Mais uma característica marcante da obra é a delicadeza com que The Falls trata seus personagens, sem poupar-lhes das crueldades e dos tapas da vida, mas com uma sensibilidade ímpar na compreensão de seus conflitos. Essa delicadeza se expressa principalmente no trabalho de atores, em especial o das duas protagonistas Alyssa Chia e Gingle Wang. Em tom contido elas navegam por grandes dramas, torrentes turbulentas por baixo da superfície.

Chung Mong-hong, também conhecido como Nagao Nakashima, é um realizador que vem se destacando por seu estilo singular. Nessa grande sinfonia do fazer cinematográfico ele, além de reger a orquestra, toca os instrumentos de roteiro e direção de fotografia. É um cineasta de olho apurado, texto afinado e grande sinergia com seus atores. Dele é também o intrigante A Sun (2019), disponível na Netflix, assim como The Falls, ambos representando o cinema feito em Taiwan.

Trailer com legendas em inglês

37 Segundos

Filme de Hikari – Japão – 2019.

Trinta e sete segundos foi o tempo que Yuma ficou sem respirar quando nasceu. Esses segundos foram determinantes para sua vida. Ela não se vitimiza, mas às vezes pensa como seria se houvesse ficado apenas trinta e seis segundos sem respirar. 37 Segundos, longa-metragem de estreia da cineasta japonesa Hikari, surpreende pela ousada abordagem de tema  delicado: nosso olhar sobre portadores de deficiência física e o olhar deles sobre esse nosso olhar. 

Inicialmente, a ideia era ter uma protagonista que sofreu lesão na coluna após um acidente de carro. Para Hikari, diretora e roteirista, era fundamental que a atriz fosse cadeirante, tanto pela prática da inclusão, como pela naturalidade da interpretação. Após inúmeros testes ela conheceu Mei Kayama, atriz amadora que a cativou de imediato. Hikari reescreveu o roteiro, mudando as características da personagem e alguns elementos da trama inspirados na vida de Mei. A lesão na coluna deu lugar à paralisia cerebral e o filme ganhou seu título instigante. Não seria exagero dizer que em 37 Segundos, Kayama é muito mais do que a atriz principal. Embora não assine o roteiro nem a direção, muito da sua história enriqueceu o filme; muito da sua condição inspirou a maneira de filmar. A fisionomia híbrida de menina e mulher, sua voz, seu jeito e seus trejeitos trazem uma autenticidade singular ao personagem e à obra. A entrega, a coragem de expor-se em seu primeiro trabalho frente às câmeras impressiona. Para atingir esse patamar, Kayama contou com a direção segura de Hikari e com o apoio fundamental de seus colegas de elenco, principalmente o de Kanno Misuzu, que faz o papel de sua mãe.

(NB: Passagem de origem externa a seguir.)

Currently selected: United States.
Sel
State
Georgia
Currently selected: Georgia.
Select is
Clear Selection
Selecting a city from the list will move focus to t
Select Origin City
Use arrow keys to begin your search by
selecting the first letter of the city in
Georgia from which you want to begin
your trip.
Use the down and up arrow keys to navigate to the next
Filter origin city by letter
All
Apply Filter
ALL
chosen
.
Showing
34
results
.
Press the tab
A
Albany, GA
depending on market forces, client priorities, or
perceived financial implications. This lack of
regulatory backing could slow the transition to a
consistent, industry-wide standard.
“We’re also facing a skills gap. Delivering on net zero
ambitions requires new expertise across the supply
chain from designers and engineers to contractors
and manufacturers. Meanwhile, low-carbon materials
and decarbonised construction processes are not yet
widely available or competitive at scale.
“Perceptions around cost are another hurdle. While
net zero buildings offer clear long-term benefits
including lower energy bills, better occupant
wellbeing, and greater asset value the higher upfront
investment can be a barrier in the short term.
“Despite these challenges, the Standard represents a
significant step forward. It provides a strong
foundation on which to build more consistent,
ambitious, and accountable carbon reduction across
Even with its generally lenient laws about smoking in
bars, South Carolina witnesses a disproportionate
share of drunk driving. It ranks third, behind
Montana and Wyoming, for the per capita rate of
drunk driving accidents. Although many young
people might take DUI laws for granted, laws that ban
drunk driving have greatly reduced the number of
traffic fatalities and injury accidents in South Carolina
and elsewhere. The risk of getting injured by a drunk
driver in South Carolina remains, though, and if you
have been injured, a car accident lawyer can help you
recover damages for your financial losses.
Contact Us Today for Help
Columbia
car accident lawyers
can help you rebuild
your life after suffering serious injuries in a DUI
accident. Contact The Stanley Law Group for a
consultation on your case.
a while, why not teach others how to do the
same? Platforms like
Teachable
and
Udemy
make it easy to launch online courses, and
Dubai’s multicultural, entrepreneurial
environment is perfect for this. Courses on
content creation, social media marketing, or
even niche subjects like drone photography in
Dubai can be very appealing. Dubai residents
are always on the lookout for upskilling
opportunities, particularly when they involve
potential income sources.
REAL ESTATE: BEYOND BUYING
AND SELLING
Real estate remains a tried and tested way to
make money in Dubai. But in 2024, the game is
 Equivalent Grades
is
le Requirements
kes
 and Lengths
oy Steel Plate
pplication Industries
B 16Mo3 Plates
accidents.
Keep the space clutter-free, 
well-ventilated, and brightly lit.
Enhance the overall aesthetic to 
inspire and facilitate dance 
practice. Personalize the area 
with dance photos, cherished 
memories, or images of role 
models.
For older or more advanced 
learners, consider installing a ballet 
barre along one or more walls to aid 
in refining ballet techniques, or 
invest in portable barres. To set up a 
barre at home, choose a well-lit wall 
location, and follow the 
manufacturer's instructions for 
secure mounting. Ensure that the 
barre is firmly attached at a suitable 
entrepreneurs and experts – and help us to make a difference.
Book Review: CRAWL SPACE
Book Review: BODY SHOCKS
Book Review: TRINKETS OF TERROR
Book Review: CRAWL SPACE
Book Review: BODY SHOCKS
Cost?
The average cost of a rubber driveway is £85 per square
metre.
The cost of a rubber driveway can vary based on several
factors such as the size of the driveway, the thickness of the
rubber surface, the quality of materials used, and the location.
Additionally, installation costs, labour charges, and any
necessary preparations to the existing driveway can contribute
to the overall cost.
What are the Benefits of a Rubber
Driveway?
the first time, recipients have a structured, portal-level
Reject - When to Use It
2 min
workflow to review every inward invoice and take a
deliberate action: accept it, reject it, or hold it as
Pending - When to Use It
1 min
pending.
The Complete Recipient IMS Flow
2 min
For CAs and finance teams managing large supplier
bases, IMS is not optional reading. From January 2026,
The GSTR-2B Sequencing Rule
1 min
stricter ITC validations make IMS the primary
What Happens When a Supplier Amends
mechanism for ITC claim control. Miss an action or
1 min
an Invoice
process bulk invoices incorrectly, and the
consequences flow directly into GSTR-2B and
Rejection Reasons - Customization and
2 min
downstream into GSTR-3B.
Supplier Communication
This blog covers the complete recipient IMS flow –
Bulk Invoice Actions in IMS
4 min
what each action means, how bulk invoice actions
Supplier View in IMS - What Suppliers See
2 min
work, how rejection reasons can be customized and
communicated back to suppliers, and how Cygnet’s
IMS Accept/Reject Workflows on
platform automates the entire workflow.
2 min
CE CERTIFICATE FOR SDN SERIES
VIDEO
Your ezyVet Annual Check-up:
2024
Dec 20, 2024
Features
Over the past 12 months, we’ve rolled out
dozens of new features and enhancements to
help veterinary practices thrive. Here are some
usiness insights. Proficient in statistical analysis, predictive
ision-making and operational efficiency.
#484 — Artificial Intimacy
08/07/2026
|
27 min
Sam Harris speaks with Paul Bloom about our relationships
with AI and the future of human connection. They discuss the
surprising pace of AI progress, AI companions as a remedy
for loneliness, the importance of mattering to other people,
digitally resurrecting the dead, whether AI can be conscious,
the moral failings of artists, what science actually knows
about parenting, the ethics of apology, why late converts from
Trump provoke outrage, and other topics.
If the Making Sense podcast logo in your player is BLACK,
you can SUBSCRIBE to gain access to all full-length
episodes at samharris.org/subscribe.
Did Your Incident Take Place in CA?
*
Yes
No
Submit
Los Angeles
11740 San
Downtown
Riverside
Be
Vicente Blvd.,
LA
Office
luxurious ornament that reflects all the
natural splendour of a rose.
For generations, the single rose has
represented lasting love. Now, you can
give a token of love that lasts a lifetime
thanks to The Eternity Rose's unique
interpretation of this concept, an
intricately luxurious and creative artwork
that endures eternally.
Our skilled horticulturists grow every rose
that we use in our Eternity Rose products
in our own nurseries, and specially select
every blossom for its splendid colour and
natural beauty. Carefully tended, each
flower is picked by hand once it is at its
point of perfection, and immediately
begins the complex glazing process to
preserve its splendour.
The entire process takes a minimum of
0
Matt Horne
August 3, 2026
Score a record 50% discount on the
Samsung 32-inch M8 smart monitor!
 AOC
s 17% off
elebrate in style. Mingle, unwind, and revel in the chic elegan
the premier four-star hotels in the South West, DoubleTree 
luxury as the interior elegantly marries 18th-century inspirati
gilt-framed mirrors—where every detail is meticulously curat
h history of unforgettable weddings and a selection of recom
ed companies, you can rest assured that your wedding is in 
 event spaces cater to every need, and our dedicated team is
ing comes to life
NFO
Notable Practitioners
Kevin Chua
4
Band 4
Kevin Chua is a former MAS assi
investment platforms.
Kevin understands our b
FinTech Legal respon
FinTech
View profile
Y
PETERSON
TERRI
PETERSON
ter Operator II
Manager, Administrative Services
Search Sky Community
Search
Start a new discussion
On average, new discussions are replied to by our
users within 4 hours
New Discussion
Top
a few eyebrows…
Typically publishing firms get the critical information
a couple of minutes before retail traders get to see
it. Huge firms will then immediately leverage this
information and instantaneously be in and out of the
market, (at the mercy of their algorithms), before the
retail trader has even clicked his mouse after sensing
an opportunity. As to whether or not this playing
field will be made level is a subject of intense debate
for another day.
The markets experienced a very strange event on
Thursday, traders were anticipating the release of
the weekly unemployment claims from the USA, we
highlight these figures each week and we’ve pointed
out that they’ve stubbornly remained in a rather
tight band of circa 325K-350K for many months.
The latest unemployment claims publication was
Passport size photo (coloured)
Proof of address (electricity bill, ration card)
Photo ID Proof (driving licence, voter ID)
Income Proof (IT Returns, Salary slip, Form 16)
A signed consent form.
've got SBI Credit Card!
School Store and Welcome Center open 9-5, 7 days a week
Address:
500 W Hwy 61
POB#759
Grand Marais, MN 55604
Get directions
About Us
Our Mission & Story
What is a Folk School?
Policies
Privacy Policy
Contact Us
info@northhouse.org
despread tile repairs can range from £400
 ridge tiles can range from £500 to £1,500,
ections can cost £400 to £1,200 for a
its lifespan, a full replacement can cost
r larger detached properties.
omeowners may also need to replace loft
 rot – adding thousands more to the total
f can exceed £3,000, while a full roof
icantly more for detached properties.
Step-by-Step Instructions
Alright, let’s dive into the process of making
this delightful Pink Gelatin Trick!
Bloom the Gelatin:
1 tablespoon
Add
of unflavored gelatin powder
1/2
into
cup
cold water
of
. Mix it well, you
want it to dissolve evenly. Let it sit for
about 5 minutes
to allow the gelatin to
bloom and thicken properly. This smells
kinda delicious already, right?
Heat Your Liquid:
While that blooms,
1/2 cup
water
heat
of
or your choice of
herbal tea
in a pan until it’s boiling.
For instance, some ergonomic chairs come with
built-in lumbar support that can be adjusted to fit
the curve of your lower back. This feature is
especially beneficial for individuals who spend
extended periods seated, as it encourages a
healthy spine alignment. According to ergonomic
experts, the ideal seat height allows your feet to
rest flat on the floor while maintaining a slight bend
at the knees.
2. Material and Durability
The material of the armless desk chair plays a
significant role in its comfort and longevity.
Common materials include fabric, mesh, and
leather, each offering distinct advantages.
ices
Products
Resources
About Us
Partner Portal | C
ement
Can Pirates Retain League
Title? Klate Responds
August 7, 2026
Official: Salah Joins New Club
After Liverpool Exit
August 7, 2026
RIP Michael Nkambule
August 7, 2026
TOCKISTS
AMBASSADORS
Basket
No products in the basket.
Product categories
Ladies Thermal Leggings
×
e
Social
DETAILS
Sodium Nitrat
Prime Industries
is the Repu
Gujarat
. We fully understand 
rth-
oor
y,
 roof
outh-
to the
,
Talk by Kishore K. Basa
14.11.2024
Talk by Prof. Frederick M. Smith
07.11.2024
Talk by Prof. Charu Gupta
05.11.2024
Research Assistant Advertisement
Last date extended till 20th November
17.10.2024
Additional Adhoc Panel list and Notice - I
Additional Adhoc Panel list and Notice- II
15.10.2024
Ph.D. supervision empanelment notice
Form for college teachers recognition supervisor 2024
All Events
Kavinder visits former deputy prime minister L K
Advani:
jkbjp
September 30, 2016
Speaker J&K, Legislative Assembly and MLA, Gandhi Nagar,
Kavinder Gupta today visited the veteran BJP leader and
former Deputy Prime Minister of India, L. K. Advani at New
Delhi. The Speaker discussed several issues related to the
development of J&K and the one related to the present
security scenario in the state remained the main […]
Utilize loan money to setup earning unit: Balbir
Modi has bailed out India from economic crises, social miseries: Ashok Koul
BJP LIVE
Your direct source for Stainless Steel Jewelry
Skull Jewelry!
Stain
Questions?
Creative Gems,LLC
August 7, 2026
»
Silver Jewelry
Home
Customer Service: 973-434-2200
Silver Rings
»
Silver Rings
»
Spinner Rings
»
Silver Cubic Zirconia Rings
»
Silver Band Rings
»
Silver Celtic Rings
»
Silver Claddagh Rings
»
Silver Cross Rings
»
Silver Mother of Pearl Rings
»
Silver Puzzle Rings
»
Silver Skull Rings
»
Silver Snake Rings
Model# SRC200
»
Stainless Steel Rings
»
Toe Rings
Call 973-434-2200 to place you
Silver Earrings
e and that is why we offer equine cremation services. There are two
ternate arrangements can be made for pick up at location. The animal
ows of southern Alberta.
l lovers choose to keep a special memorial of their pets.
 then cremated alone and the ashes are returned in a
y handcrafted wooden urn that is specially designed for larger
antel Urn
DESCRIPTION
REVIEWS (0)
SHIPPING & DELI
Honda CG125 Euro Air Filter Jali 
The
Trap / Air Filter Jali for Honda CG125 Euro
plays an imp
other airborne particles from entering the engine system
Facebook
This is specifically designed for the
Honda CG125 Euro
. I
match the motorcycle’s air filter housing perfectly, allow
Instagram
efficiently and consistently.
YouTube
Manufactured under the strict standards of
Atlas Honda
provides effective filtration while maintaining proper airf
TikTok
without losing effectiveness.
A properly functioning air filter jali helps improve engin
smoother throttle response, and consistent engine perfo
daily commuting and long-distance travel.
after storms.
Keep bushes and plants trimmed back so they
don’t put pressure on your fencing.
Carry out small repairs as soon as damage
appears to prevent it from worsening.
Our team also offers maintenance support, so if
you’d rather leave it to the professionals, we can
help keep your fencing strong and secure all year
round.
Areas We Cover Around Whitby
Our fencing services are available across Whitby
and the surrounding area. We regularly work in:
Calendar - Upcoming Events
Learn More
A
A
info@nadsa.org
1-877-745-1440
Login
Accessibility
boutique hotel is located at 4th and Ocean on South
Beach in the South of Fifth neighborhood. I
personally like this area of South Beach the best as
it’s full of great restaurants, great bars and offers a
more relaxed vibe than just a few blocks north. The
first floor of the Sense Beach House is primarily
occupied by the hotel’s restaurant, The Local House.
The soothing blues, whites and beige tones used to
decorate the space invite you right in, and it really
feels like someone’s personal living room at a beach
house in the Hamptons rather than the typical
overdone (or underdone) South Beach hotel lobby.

Yuma (Mei Kayama), o mangá e seu olhar sobre nosso olhar sobre ela.

E é justamente da relação com a mãe que se origina o conflito principal. É a partir dele que personagem e filme se colocam em movimento. A superproteção materna sufoca Yuma, que é plenamente consciente de sua capacidade. Isso a faz romper a redoma e se expor a outras situações e olhares referentes à sua condição, o que a obra explora numa combinação mágica de crueza e sensibilidade. A gramática do filme, aliada à figura frágil de Yuma, cria uma tensão subjacente e nos confronta com nossos preconceitos, não só em relação aos “incapacitados” como em relação a outro universo marginal, o dos profissionais do sexo. A referida mudança no roteiro (que foi reescrito em apenas um mês, durante a pré-produção e preparação do elenco) sobrecarrega o ato final com excesso de subtramas e um tom levemente melodramático, destoante do clima do filme. Isso, no entanto, não chega a amenizar o forte impacto que a obra deixa ao final, junto com uma sublime sensação de bem-estar. É o que os americanos chamam de feelgood movie.

37 Segundos estreou na seção Panorama do Festival de Berlim em 2019, faturando o prêmio do Júri Popular e o prêmio da Confederação Internacional dos Cinemas de Arte. O filme pode ser visto na Netflix.